# [Work request]
Count the lines below that contain "Richard". Answer with the number alone.

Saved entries
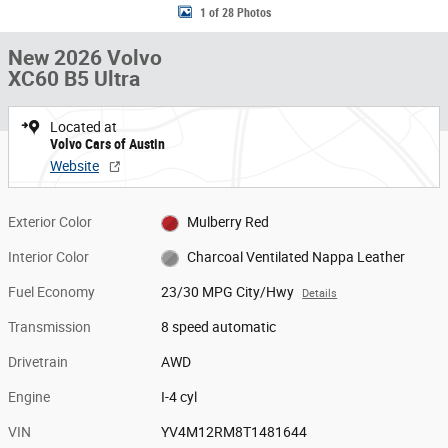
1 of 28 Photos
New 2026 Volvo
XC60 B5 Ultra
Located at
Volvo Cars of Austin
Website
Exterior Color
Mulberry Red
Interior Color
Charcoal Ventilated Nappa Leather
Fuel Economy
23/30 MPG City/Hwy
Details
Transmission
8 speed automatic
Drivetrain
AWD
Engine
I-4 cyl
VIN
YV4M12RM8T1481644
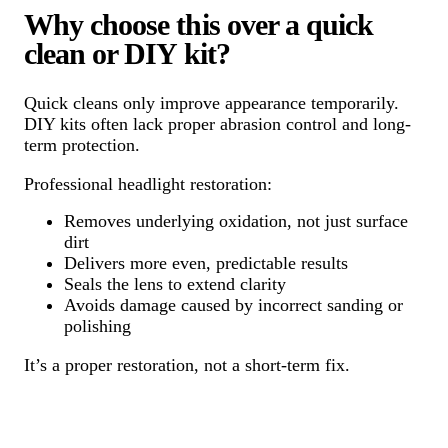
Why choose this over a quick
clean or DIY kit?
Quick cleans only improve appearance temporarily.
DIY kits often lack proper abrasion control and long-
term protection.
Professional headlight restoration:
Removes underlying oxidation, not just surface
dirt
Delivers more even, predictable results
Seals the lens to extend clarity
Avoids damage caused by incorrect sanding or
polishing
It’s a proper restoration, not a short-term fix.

==

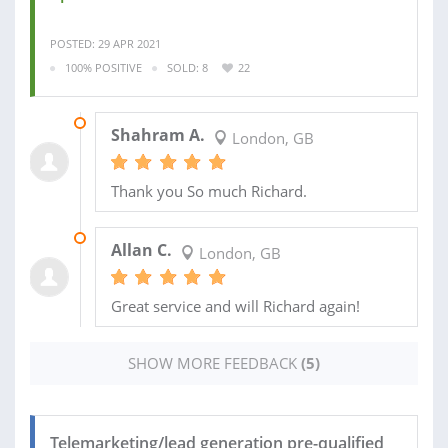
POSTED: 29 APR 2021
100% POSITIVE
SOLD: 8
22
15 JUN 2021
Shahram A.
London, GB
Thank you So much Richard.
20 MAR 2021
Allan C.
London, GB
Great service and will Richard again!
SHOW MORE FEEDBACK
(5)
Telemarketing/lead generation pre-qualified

# [The completed task]
2